The 1960s were the golden age of cocktail parties. Finger food on cocktail sticks and cocktails on tap make it easy for the host and fun for the guests. Many great cooks published cocktail party guides during the era and here are the top ten tips from those books.
Choose your guests – don’t just invite everyone and anyone. Choose your guests by who you think will actively participate, socialise and make the night an evening to remember. Invite people you think will complement one another, or who will be able to engage in interesting conversation.
Don’t forget the cocktails – after all this is a cocktail party. So don’t just buy a variety of the usual drinks available at a bar, before hand look up recipes for interesting punch or cocktail varieties. Have a selection of old favourites and new ones to tempt your guests with.

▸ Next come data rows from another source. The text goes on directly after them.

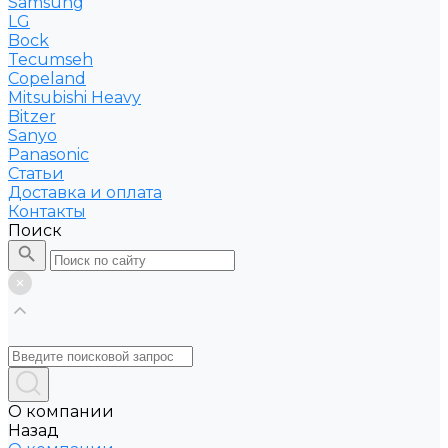
Samsung
LG
Bock
Tecumseh
Copeland
Mitsubishi Heavy
Bitzer
Sanyo
Рanasonic
Статьи
Доставка и оплата
Контакты
Поиск
О компании
Назад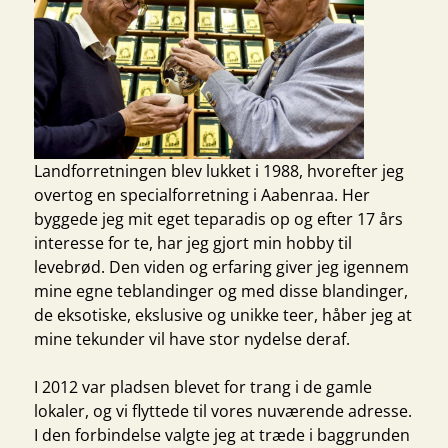
Landforretningen blev lukket i 1988, hvorefter jeg
overtog en specialforretning i Aabenraa. Her
byggede jeg mit eget teparadis op og efter 17 års
interesse for te, har jeg gjort min hobby til
levebrød. Den viden og erfaring giver jeg igennem
mine egne teblandinger og med disse blandinger,
de eksotiske, ekslusive og unikke teer, håber jeg at
mine tekunder vil have stor nydelse deraf.
I 2012 var pladsen blevet for trang i de gamle
lokaler, og vi flyttede til vores nuværende adresse.
I den forbindelse valgte jeg at træde i baggrunden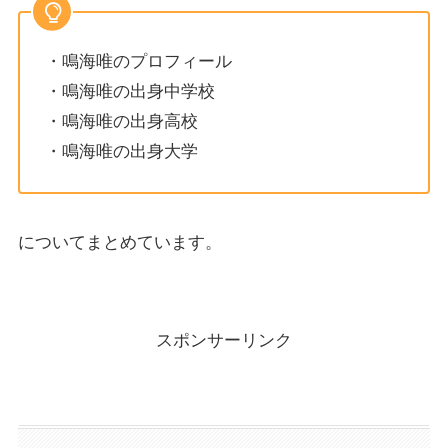
・鳴海唯のプロフィール
・鳴海唯の出身中学校
・鳴海唯の出身高校
・鳴海唯の出身大学
についてまとめています。
スポンサーリンク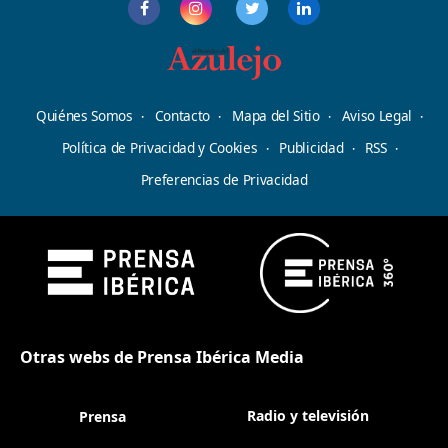
Quiénes Somos
Contacto
Mapa del Sitio
Aviso Legal
Política de Privacidad y Cookies
Publicidad
RSS
Preferencias de Privacidad
Otras webs de Prensa Ibérica Media
Radio y televisión
Prensa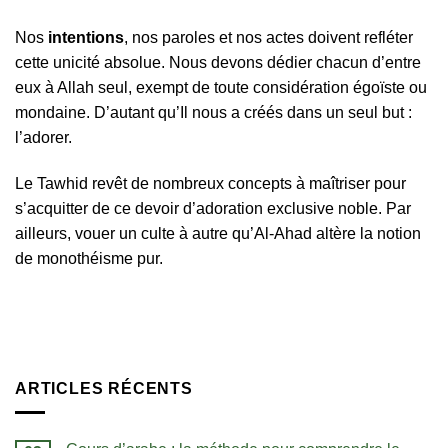
Nos
intentions
, nos paroles et nos actes doivent refléter
cette unicité absolue. Nous devons dédier chacun d’entre
eux à Allah seul, exempt de toute considération égoïste ou
mondaine. D’autant qu’Il nous a créés dans un seul but :
l’adorer.
Le Tawhid revêt de nombreux concepts à maîtriser pour
s’acquitter de ce devoir d’adoration exclusive noble. Par
ailleurs, vouer un culte à autre qu’Al-Ahad altère la notion
de monothéisme pur.
ARTICLES RÉCENTS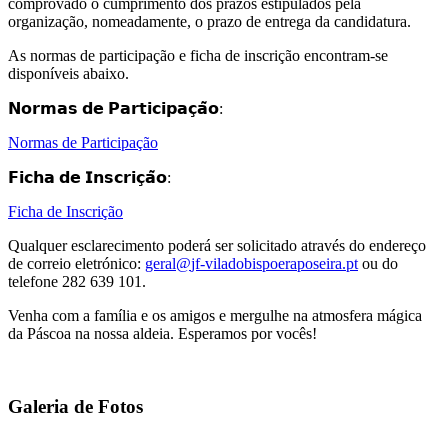
comprovado o cumprimento dos prazos estipulados pela
organização, nomeadamente, o prazo de entrega da candidatura.
As normas de participação e ficha de inscrição encontram-se
disponíveis abaixo.
𝗡𝗼𝗿𝗺𝗮𝘀 𝗱𝗲 𝗣𝗮𝗿𝘁𝗶𝗰𝗶𝗽𝗮𝗰̧𝗮̃𝗼:
Normas de Participação
𝗙𝗶𝗰𝗵𝗮 𝗱𝗲 𝗜𝗻𝘀𝗰𝗿𝗶𝗰̧𝗮̃𝗼:
Ficha de Inscrição
Qualquer esclarecimento poderá ser solicitado através do endereço
de correio eletrónico:
ou do
telefone 282 639 101.
Venha com a família e os amigos e mergulhe na atmosfera mágica
da Páscoa na nossa aldeia. Esperamos por vocês!
Galeria de Fotos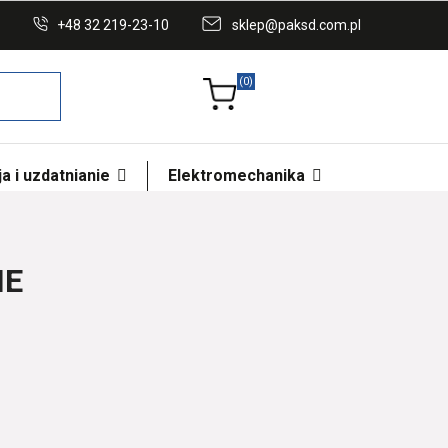
+48 32 219-23-10
sklep@paksd.com.pl
(0)
a i uzdatnianie
Elektromechanika
NE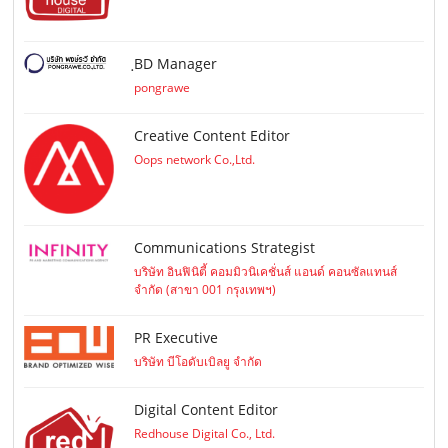
ฺBD Manager
pongrawe
Creative Content Editor
Oops network Co.,Ltd.
Communications Strategist
บริษัท อินฟินิตี้ คอมมิวนิเคชั่นส์ แอนด์ คอนซัลแทนส์
จำกัด (สาขา 001 กรุงเทพฯ)
PR Executive
บริษัท บีโอดับเบิลยู จำกัด
Digital Content Editor
Redhouse Digital Co., Ltd.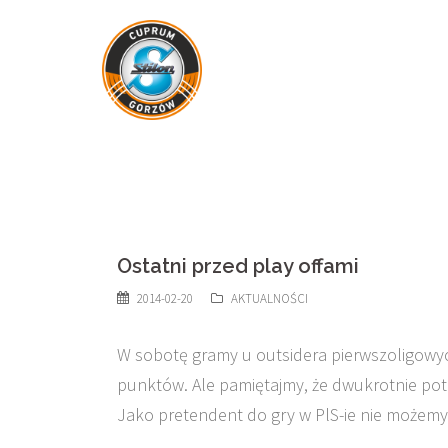
Skip
to
content
Ostatni przed play offami
2014-02-20
AKTUALNOŚCI
W sobotę gramy u outsidera pierwszoligowyc
punktów. Ale pamiętajmy, że dwukrotnie potr
Jako pretendent do gry w PlS-ie nie możemy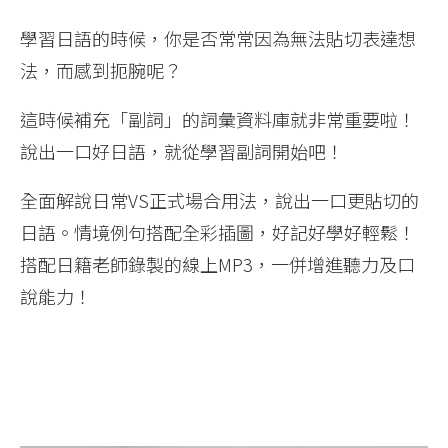
學習日語的時候，你是否常常因為無法貼切表達想
法，而感到扼腕呢？
這時候補充「副詞」的詞彙資料庫就非常重要啦！
說出一口好日語，就從學習副詞開始吧！
全面解說日常VS正式場合用法，說出一口更貼切的
日語。情境例句搭配全彩插圖，好記好學好輕鬆！
搭配日籍老師錄製的線上MP3，一併增進聽力及口
說能力！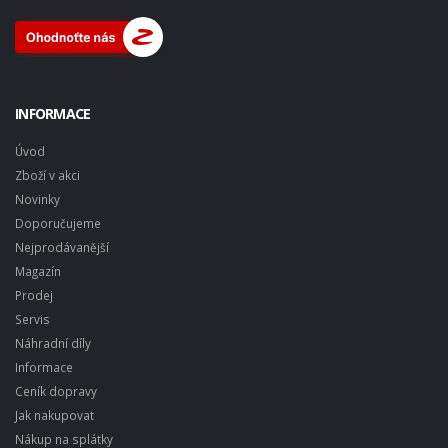
INFORMACE
Úvod
Zboží v akci
Novinky
Doporučujeme
Nejprodávanější
Magazín
Prodej
Servis
Náhradní díly
Informace
Ceník dopravy
Jak nakupovat
Nákup na splátky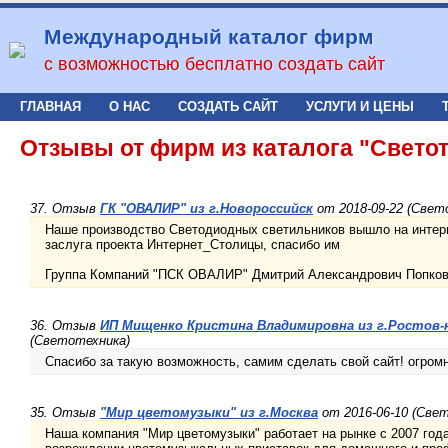
Международный каталог фирм
с возможностью бесплатно создать сайт
ГЛАВНАЯ
О НАС
СОЗДАТЬ САЙТ
УСЛУГИ И ЦЕНЫ
Отзывы от фирм из каталога "Свето
37. Отзыв
ГК "ОВАЛИР" из г.Новороссийск
от 2018-09-22 (Свет
Наше производство Светодиодных светильников вышло на интерн
заслуга проекта Интернет_Столицы, спасибо им
Группа Компаний "ПСК ОВАЛИР" Дмитрий Александрович Попков 
36. Отзыв
ИП Мищенко Кристина Владимировна из г.Ростов-
(Светотехника)
Спасибо за такую возможность, самим сделать свой сайт! огром
35. Отзыв
"Мир цветомузыки" из г.Москва
от 2016-06-10 (Све
Наша компания "Мир цветомузыки" работает на рынке с 2007 год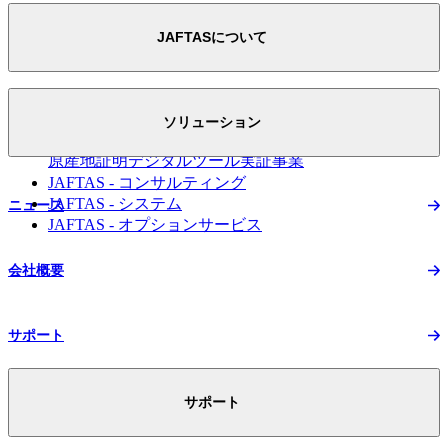
JAFTASについて
JAFTASについて トップ
スマートEPAへの取り組み
ソリューション
FTA活用のための
原産地証明デジタルツール実証事業
JAFTAS - コンサルティング
JAFTAS - システム
ニュース
JAFTAS - オプションサービス
会社概要
サポート
サポート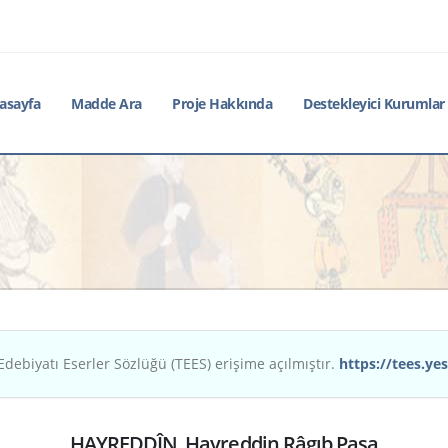
asayfa
Madde Ara
Proje Hakkında
Destekleyici Kurumlar
Edebiyatı Eserler Sözlüğü (TEES) erişime açılmıştır.
https://tees.yes
HAYREDDÎN, Hayreddin Râgıb Paşa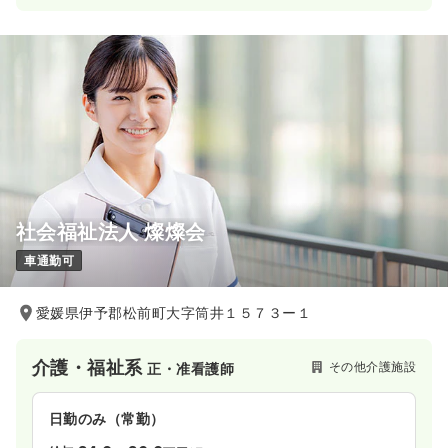
社会福祉法人 燦燦会
車通勤可
愛媛県伊予郡松前町大字筒井１５７３ー１
介護・福祉系
その他介護施設
正・准看護師
日勤のみ（常勤）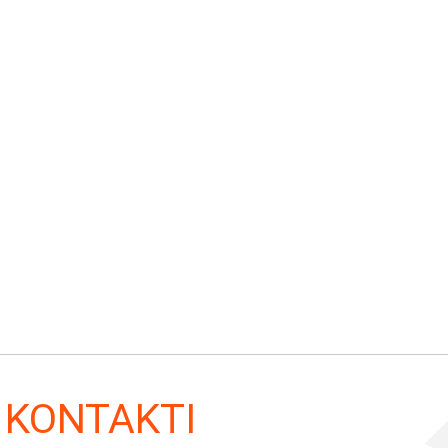
KONTAKTI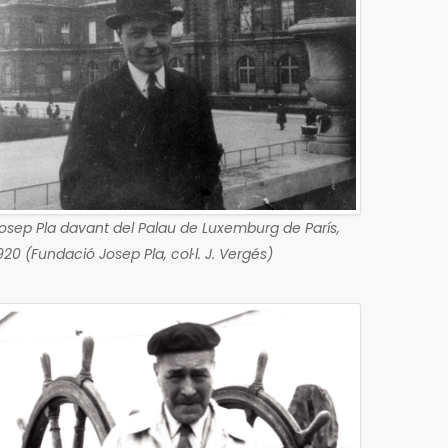
osep Pla davant del Palau de Luxemburg de París,
920 (Fundació Josep Pla, col·l. J. Vergés)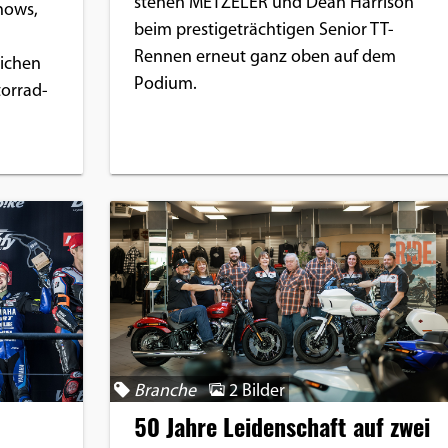
stehen METZELER und Dean Harrison
hows,
beim prestigeträchtigen Senior TT-
Rennen erneut ganz oben auf dem
ichen
Podium.
torrad-
Branche
2 Bilder
50 Jahre Leidenschaft auf zwei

Must-have cheese balls – in the 1960s it wasn’t a cocktail party unless you had cheese balls. These are made by rolling pieces of cheese into round balls and creating unique taste concoctions such as rolling the outside in herbs or chopped nuts.
Everything in blankets – snacks wrapped in bacon were the epitome of 1960’s finger food, from olives to cheese, pickles and cooked meats. It makes a nice easy option to stick a cocktail stick in them as the perfect accompaniment to your cocktails. (The Huffington Post)
Cream cheese – this is so versatile and was the 1960’s equivalent to humous. Use it in dips or for inventing new paté recipes or even as a sweet snack mixed with chocolate.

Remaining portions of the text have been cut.